Flower child finds home on the range

Yes, I Really Was a Cowgirl, by Nancy Fowler Christenson (Wetaskiwin, Alberta: Ogden Fish, 1997), is reviewed by Debra Fieguth.

First she was a ski bum, a casual drug user, an adventurer and a flower child who wrote poetry and songs at the drop of a hat. But when Nancy Fowler took a job cooking for cowhands at a huge cattle ranch in the interior of British Columbia, she was transformed, little by little, into a flapjack-flippin', lariat-swingin', chaps-wearin' cowgirl — who wrote poetry and songs at the drop of a Stetson.

Yes, I Really Was a Cowgirl chronicles the mid-1970s adventures of Nancy Fowler Christenson, who now lives a more sedate life with her husband and four children in Alberta. Based on her diaries, the self-published book is personal, descriptive, humorous, and very real.

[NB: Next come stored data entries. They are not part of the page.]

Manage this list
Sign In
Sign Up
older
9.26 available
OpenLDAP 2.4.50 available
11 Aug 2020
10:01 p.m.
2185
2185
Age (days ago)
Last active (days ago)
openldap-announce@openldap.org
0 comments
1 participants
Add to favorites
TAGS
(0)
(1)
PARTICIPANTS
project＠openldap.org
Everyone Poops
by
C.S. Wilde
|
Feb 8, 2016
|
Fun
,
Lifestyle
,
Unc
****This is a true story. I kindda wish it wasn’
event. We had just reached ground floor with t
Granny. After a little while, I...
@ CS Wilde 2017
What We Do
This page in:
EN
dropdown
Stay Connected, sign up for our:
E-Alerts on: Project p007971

Besides being packed with graphic accounts about mice in the soup and performing surgery on cows, this is also the story of how Christenson was awakened spiritually, how she came to know God and commit her life to serving Him. What makes the book work is that she puts herself back into the mind of the anti-Christian, hedonistic young woman she was in her early '20s. Back then, she didn't just ignore Christians, she explains, "I despised them."

Hard-living lot

The ranch she went to work on wasn't exactly a righteous place. Cowhands were a hard-living lot; booze and bad language flowed. The new cook had to learn to specialize in steak and potatoes rather than granola and yogurt, and wear cowboy boots instead of sandals, but spiritually, she fit right in.

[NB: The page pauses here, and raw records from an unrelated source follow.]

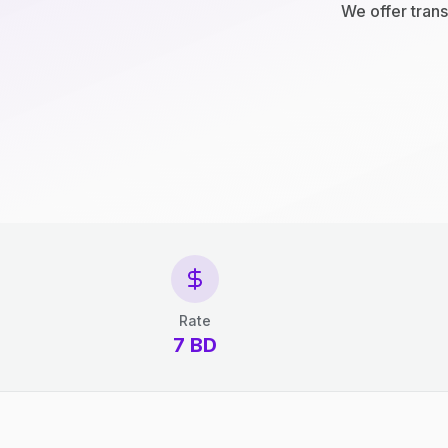
We offer trans
Rate
7 BD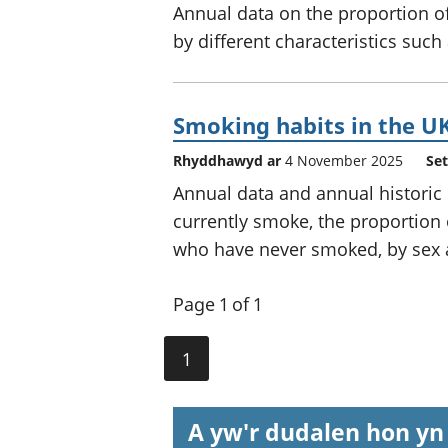
Annual data on the proportion of
by different characteristics such
Smoking habits in the UK
Rhyddhawyd ar
4 November 2025
Set
Annual data and annual historic
currently smoke, the proportion
who have never smoked, by sex 
Page 1 of 1
1
A yw'r dudalen hon yn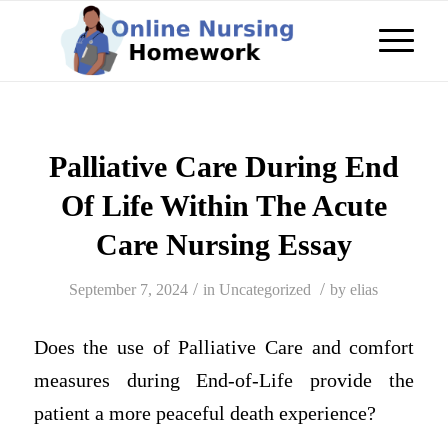
Palliative Care During End
Of Life Within The Acute
Care Nursing Essay
/
/
September 7, 2024
in
Uncategorized
by
elias
Does the use of Palliative Care and comfort
measures during End-of-Life provide the
patient a more peaceful death experience?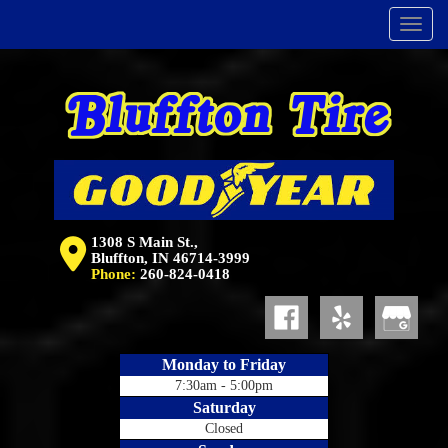
Menu
1308 S Main St.,
Bluffton, IN 46714-3999
Phone:
260-824-0418
Monday to Friday
7:30am - 5:00pm
Saturday
Closed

After her boyfriend was killed in a hang-gliding accident, she returned to the ranch for another summer. In the meantime, a flighty young woman she had never had any use for had become a Christian. "She had gone to some kind of Christian women's meeting in Merritt and had got 'born again.' Margie Graham, air-head, was now an air-head for Jesus. Terrific."

Yes, I Really Was a Cowgirl will be enjoyed by anyone who was young in the 1970s, especially those who abandoned the "establishment" for an alternative lifestyle. Christenson has a flair for telling stories — you can almost smell the smoke drifting up from the campfire in the evenings while she spins her yarns. More importantly, she documents how it was possible for someone who was dead set against Christianity to make that leap of faith herself.

Christenson says she's had trouble getting her book into some Christian bookstores because managers see it as too graphic. Secular stores have no problem, however, and that's where the book needs to be, because Yes, I Really Was a Cowgirl really is a convincing testimony.